I know this might've been asked a couple of times but here goes:

My laptop screen resolution is 1366 x 768. I was watching the following movies on VLC media player:



> General
> Complete name : E:\Superbad.mp4
> Format : MPEG-4
> Format profile : Base Media / Version 2
> ...





> General
> Complete name : E:\The Amazing Spider Man 2.mp4
> Format  : MPEG-4
> Format profile : Base Media
> ...


My first question is, why does the Spiderman 2 have more thick black bars on the top and bottom of the screen when I play it on VLC in full screen mode as compared to Superbad?
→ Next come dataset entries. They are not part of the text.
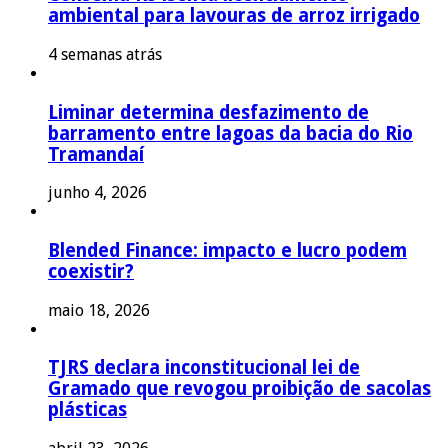
ambiental para lavouras de arroz irrigado
4 semanas atrás
Liminar determina desfazimento de
barramento entre lagoas da bacia do Rio
Tramandaí
junho 4, 2026
Blended Finance: impacto e lucro podem
coexistir?
maio 18, 2026
TJRS declara inconstitucional lei de
Gramado que revogou proibição de sacolas
plásticas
Secondly, when I'm playing the movies in VLC and they're not in full screen mode, Spiderman 2 has black bars on the top and bottom and Superbad has black bars on the left and right. My question is why doesn't Superbad also have black bars on the top and bottom just like Spiderman 2?


----------



## Akshay Dwivedi (Sep 26, 2010)

> My first question is, why does the Spiderman 2 have more thick black bars on the top and bottom of the screen when I play it on VLC in full screen mode as compared to Superbad?


Okay so I googled around and my first question has been answered. My screen's aspect ratio is 1.78:1. Since Superbad's aspect ratio is 1.85:1, the black bars displayed are thinner than those of Spiderman 2 (which has an AR of 2.40:1).
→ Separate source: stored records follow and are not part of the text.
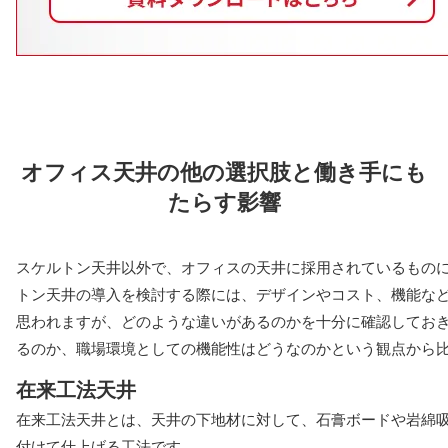
オフィス天井の他の選択肢と働き手にも
たらす影響
スケルトン天井以外で、オフィスの天井に採用されているものに
トン天井の導入を検討する際には、デザインやコスト、機能な
思われますが、どのような違いがあるのかを十分に確認してお
るのか、職場環境としての機能性はどうなのかという観点から
在来工法天井
在来工法天井とは、天井の下地材に対して、石膏ボードや岩綿
付けて仕上げる工法です。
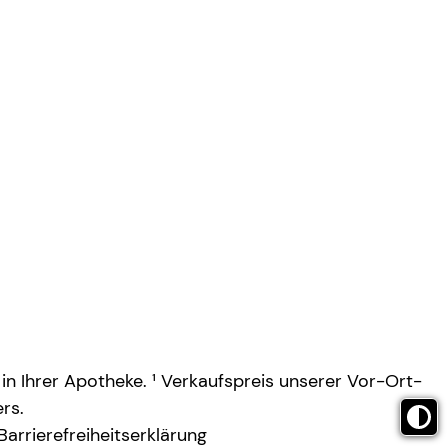
 in Ihrer Apotheke. ¹ Verkaufspreis unserer Vor-Ort-
rs.
Barrierefreiheitserklärung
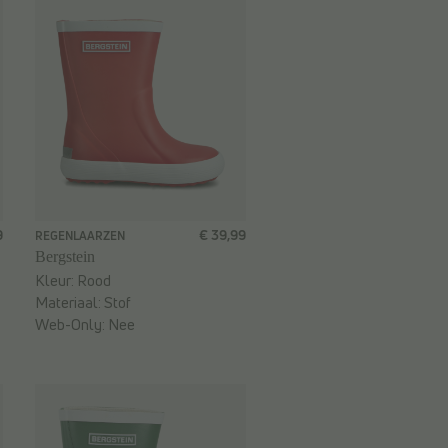
9
€ 39,99
REGENLAARZEN
Bergstein
Kleur:
Rood
Materiaal:
Stof
Web-Only:
Nee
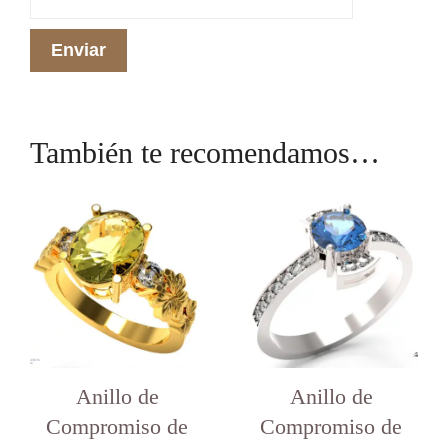
También te recomendamos…
Este
producto
tiene
varias
variantes.
Las
opciones
se
pueden
elegir
en
Anillo de
Anillo de
la
Compromiso de
Compromiso de
página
So can someone please answer my second question?

It says here (Why am I seeing black bars when I watch movies? - The BigScreen Cinema Guide) that



> A movie with an aspect ratio of less than 1.78:1 will have black bars displayed on the sides of a widescreen HDTV. A movie with an aspect ratio greater than 1.78:1 will have black bars at the top and bottom.


Both Superbad and Spiderman have AR's greater than 1.78:1. Then why is it that Superbad has black bars on the sides of the screen while Spiderman 2 has black bars at the top and bottom?


----------



## JimE (Apr 16, 2009)

Aspect ratio basics covered here: Aspect ratio (image) - Wikipedia, the free encyclopedia

and samples/descriptions here: Blu-ray and DVD Aspect Ratio


In regards to video files, AR can be controlled by the video encoding. If you have black bars on the left and right, the file was likely encoded improperly.

Both of the above files should have black bars top/bottom.


----------